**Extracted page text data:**
Content starts
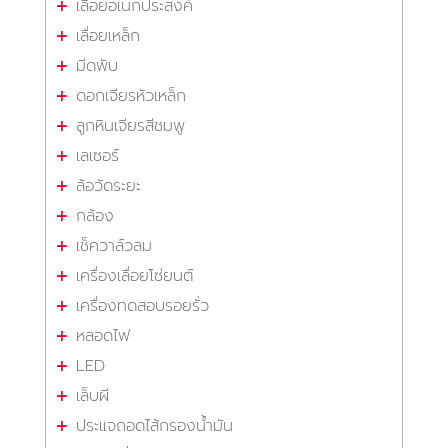
เลื่อยอเนกประสงค์
เลื่อยเหล็ก
มีดพับ
ดอกเจียรหัวเหล็ก
ลูกหินเจียรสีชมพู
เลเซอร์
ล้อวัดระยะ
กล้อง
เช็ควาล์วลม
เครื่องเลื่อยโซ่ยนต์
เครื่องทดสอบรอยรั่ว
หลอดไฟ
LED
เล็บผี
ประแจถอดไส้กรองน้ำมัน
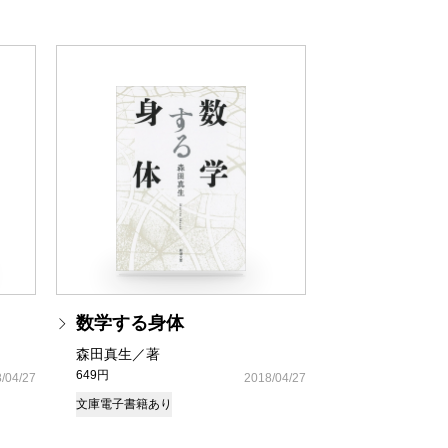
数学する身体
森田真生／著
649円
/04/27
2018/04/27
文庫
電子書籍あり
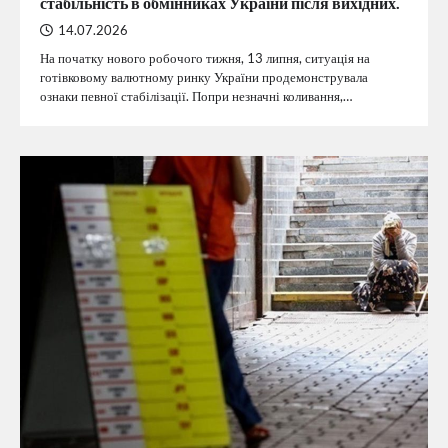
стабільність в обмінниках України після вихідних.
14.07.2026
На початку нового робочого тижня, 13 липня, ситуація на
готівковому валютному ринку України продемонструвала
ознаки певної стабілізації. Попри незначні коливання,…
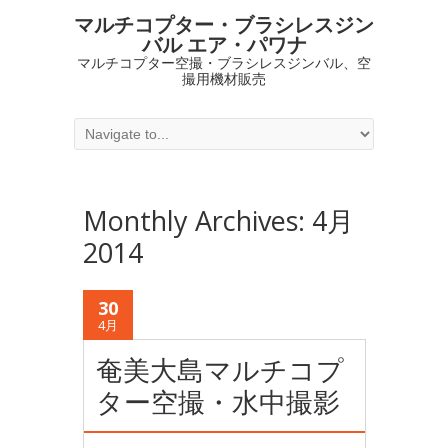
マルチコプター・ブラシレスジン
バル エア・パワナ
マルチコプター空撮・ブラシレスジンバル、空
撮用機材販売
Monthly Archives:
4月
2014
30
4月
奄美大島マルチコプ
ター空撮・水中撮影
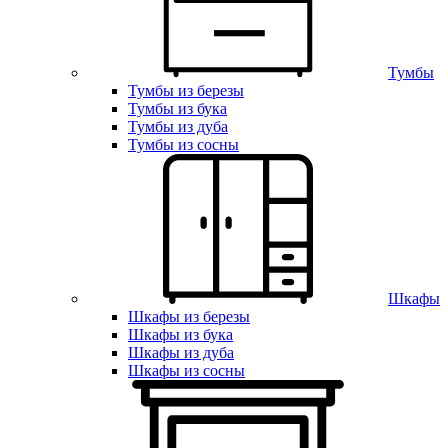
Тумбы
Тумбы из березы
Тумбы из бука
Тумбы из дуба
Тумбы из сосны
Шкафы
Шкафы из березы
Шкафы из бука
Шкафы из дуба
Шкафы из сосны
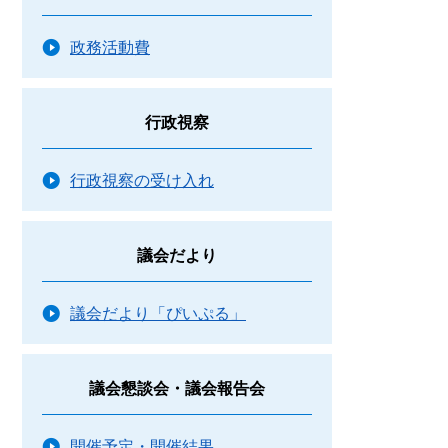
政務活動費
行政視察
行政視察の受け入れ
議会だより
議会だより「ぴいぷる」
議会懇談会・議会報告会
開催予定・開催結果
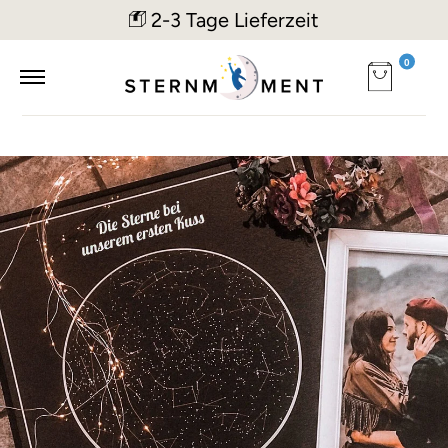
2-3 Tage Lieferzeit
0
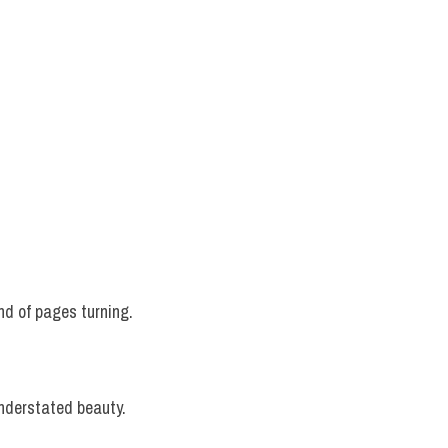
 
und of pages turning.
understated beauty.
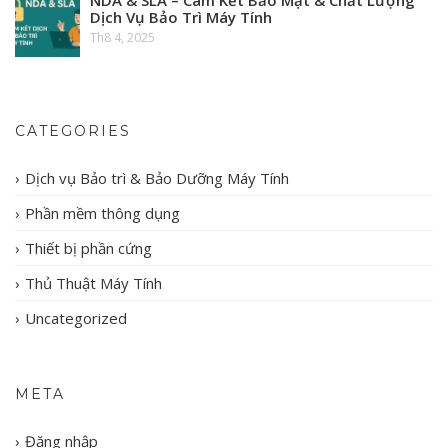
NDA & SLA – Cam Kết Bảo Mật & Chất Lượng
Dịch Vụ Bảo Trì Máy Tính
Th8 4, 2025
CATEGORIES
Dịch vụ Bảo trì & Bảo Dưỡng Máy Tính
Phần mềm thông dụng
Thiết bị phần cứng
Thủ Thuật Máy Tính
Uncategorized
META
Đăng nhập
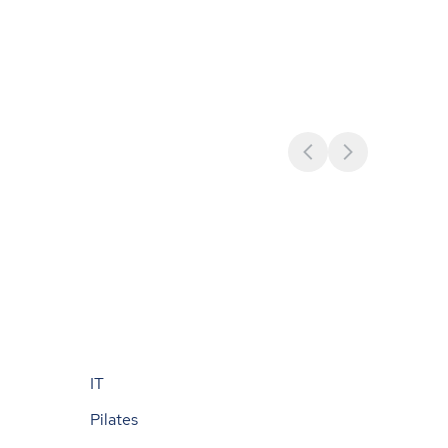
IT
Pilates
Content ends
**WHAT THE TASK REQUIRES:**
Without the pictures, transcribe exactly the lines above from the one containing "เครื่องทดสอบรอยรั่ว" through the last.

**THE ANSWER:**
เครื่องทดสอบรอยรั่ว
หลอดไฟ
LED
เล็บผี
ประแจถอดไส้กรองน้ำมัน
数学する身体
森田真生／著
649円
/04/27
2018/04/27
文庫
電子書籍あり
стабільність в обмінниках України після вихідних.
14.07.2026
На початку нового робочого тижня, 13 липня, ситуація на
готівковому валютному ринку України продемонструвала
ознаки певної стабілізації. Попри незначні коливання,…
マルチコプター・ブラシレスジン
バル エア・パワナ
マルチコプター空撮・ブラシレスジンバル、空
撮用機材販売
Monthly Archives:
4月
2014
30
4月
奄美大島マルチコプ
ター空撮・水中撮影
Тумбы
Тумбы из березы
Тумбы из бука
Тумбы из дуба
Тумбы из сосны
Шкафы
Шкафы из березы
Шкафы из бука
Шкафы из дуба
Шкафы из сосны
政務活動費
行政視察
行政視察の受け入れ
議会だより
議会だより「ぴいぷる」
議会懇談会・議会報告会
開催予定・開催結果
2-3 Tage Lieferzeit
0
 
und of pages turning.
understated beauty.
NDA & SLA – Cam Kết Bảo Mật & Chất Lượng
Dịch Vụ Bảo Trì Máy Tính
Th8 4, 2025
CATEGORIES
Dịch vụ Bảo trì & Bảo Dưỡng Máy Tính
Phần mềm thông dụng
Thiết bị phần cứng
Thủ Thuật Máy Tính
Uncategorized
META
Đăng nhập
IT
Pilates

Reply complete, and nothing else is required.